What legal aspects of controlled digital lending (CDL) should public libraries be aware of in light of the ongoing pandemic and the growing popularity of ebooks?
The existing interlibrary loan provisions of US Code section 108—which empowers libraries to reproduce materials in certain circumstances—may apply to CDL, but its requirements do not quite fit the spirit of the practice, which involves the item returning to the control of the library after the digital loan period is concluded rather than becoming the property of the user.
Another option is to consider CDL schemes within a fair use analysis, which I’ve discussed in a previous column relating to online programming during the pandemic. David R. Hansen and Kyle K. Courtney provide a thorough analysis of CDL and fair use in their 2018 white paper on the topic, in which they argue in favor of CDL as long as six requirements are met. Hansen and Courtney say that libraries should:
- Ensure that original works are acquired lawfully
- Apply CDL only to works that are owned and not licensed
- Limit the total number of copies in any format in circulation at any time to the number of physical copies the library lawfully owns (maintain an “owned-to-loaned” ratio)

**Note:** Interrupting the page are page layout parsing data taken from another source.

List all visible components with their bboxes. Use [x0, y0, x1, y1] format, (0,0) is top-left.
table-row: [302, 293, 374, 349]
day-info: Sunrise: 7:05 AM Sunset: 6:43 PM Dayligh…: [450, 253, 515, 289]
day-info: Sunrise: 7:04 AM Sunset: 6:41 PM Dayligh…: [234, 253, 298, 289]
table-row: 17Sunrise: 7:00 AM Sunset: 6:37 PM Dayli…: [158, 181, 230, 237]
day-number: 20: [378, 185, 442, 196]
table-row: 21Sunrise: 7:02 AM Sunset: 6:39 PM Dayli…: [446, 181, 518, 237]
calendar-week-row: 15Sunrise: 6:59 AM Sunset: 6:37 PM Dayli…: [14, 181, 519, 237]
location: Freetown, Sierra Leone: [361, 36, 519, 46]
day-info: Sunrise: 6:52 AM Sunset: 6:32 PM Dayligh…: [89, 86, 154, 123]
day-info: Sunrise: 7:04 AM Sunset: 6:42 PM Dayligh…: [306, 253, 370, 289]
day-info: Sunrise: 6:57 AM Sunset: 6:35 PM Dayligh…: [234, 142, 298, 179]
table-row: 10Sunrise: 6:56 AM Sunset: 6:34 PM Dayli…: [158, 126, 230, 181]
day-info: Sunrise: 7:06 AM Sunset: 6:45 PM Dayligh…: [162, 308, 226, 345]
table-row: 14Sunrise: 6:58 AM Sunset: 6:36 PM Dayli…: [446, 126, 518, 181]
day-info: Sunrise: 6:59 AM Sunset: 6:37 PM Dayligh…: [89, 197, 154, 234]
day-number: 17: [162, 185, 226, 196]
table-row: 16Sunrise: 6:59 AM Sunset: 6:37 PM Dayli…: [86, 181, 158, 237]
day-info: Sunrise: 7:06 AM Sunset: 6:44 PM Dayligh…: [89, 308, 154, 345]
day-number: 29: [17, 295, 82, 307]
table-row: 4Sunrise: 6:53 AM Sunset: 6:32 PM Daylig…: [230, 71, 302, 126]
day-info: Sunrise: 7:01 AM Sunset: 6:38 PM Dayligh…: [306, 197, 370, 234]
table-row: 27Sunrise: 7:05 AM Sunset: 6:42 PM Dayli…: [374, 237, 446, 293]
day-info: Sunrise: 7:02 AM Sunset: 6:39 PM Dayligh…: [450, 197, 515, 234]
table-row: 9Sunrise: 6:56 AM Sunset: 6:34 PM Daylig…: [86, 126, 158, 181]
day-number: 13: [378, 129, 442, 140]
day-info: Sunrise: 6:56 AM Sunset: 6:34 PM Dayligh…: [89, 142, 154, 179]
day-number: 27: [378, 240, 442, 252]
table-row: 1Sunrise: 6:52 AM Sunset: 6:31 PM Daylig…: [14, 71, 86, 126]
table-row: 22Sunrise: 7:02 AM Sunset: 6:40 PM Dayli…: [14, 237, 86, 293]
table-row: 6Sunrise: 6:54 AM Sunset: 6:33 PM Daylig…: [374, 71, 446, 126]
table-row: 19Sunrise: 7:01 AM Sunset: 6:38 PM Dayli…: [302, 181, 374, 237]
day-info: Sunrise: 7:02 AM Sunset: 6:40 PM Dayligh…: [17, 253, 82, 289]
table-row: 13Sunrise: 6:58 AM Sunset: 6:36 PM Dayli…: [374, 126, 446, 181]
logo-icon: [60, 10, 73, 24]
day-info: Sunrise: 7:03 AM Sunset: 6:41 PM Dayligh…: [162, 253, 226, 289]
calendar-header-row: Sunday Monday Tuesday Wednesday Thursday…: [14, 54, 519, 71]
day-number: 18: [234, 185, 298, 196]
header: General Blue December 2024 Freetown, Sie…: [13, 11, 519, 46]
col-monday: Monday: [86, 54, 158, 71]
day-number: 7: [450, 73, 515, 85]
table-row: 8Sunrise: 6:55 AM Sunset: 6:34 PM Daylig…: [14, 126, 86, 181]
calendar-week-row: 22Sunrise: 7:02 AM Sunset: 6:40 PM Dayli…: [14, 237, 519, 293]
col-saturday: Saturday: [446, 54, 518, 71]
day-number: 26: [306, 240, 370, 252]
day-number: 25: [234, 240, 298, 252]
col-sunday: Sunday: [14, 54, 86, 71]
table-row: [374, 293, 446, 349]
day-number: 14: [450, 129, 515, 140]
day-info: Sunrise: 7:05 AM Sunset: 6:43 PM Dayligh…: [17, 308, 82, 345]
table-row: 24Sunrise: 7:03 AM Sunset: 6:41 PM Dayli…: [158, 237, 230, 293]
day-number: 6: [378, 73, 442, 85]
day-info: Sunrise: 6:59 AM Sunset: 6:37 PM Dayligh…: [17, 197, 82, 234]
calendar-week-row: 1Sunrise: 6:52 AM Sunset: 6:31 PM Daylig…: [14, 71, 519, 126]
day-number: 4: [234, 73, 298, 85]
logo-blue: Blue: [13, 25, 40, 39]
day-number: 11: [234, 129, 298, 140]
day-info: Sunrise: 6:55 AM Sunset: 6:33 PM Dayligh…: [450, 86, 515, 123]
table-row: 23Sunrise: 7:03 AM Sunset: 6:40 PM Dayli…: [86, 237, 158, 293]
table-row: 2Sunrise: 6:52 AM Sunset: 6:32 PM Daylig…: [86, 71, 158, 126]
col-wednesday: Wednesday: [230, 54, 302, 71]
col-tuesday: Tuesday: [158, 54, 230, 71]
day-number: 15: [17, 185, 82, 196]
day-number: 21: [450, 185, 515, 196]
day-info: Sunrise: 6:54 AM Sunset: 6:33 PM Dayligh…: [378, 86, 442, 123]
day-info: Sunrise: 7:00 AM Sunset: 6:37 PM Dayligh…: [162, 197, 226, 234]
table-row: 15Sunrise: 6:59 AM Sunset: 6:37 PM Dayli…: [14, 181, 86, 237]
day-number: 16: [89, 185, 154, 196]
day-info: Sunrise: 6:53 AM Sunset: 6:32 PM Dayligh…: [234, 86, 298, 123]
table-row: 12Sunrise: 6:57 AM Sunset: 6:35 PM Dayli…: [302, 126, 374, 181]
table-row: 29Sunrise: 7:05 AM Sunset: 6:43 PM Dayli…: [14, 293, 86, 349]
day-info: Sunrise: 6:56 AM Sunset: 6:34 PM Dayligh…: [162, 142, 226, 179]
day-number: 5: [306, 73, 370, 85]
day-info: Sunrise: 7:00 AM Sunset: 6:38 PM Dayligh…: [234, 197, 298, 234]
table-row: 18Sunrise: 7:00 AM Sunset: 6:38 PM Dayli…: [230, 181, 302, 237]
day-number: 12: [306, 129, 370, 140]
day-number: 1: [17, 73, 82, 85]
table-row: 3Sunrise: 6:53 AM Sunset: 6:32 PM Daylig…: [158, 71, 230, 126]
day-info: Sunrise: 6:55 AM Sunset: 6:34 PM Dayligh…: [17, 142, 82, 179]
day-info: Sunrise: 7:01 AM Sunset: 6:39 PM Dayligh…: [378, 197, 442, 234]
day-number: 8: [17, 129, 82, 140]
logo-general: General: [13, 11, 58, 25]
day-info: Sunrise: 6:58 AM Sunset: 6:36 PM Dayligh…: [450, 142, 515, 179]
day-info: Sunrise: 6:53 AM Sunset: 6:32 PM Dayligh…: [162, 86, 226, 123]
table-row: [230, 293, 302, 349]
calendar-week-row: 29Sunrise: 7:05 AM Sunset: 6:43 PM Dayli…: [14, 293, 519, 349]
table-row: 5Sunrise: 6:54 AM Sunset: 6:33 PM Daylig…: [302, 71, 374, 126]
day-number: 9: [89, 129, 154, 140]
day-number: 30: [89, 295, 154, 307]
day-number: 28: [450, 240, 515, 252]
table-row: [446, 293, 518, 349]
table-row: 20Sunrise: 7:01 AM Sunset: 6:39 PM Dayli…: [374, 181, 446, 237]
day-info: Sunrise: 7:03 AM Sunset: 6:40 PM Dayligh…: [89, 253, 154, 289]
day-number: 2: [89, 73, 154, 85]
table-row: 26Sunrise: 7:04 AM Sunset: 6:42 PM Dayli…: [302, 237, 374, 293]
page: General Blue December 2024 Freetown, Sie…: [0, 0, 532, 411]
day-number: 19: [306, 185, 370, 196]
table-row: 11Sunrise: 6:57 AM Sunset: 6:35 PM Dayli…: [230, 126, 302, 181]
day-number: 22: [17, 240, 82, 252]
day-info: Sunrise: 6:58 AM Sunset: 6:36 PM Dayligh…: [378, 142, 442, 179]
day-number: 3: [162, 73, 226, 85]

- Lend each digital version only to a single user at a time just as a physical copy would be loaned
- Limit the time period for each lend to one that is analogous to physical lending
- Use digital rights management to prevent wholesale copying and redistribution
Relying on fair use to justify CDL is not without risk, the authors conclude, but “a library is acting within fair use if it digitizes and lends to users the full text of a copyrighted book, provided it does so within carefully implemented limits and safeguards … and provided that the library’s primary purpose for making and using the digitized book is limited to uses that are within the distribution and related rights that all libraries have under the first sale doctrine, as applicable to the original book in the collection.”
Ultimately the decision to engage in CDL depends on the level of legal risk the library is willing to accept, as no court has definitively addressed this issue yet. Obviously, a work in the public domain poses no risk from digitization and digital lending. Works near the end of their copyright—especially those works no longer available in the marketplace and for which commercial viability no longer exists—may pose some risk, but certainly far less than that of works of popular fiction published in the past decade that are still available in the marketplace.
The information in this column does not constitute legal advice, nor does it necessarily reflect the views of ALA or PLA. It is meant to serve as a starting point for librarians and library lawyers who wish to research the law and consider its applications. Different jurisdictions will have different laws and may even apply the same laws differently. If you require legal advice or expert assistance, we urge you to seek the services of a competent legal professional.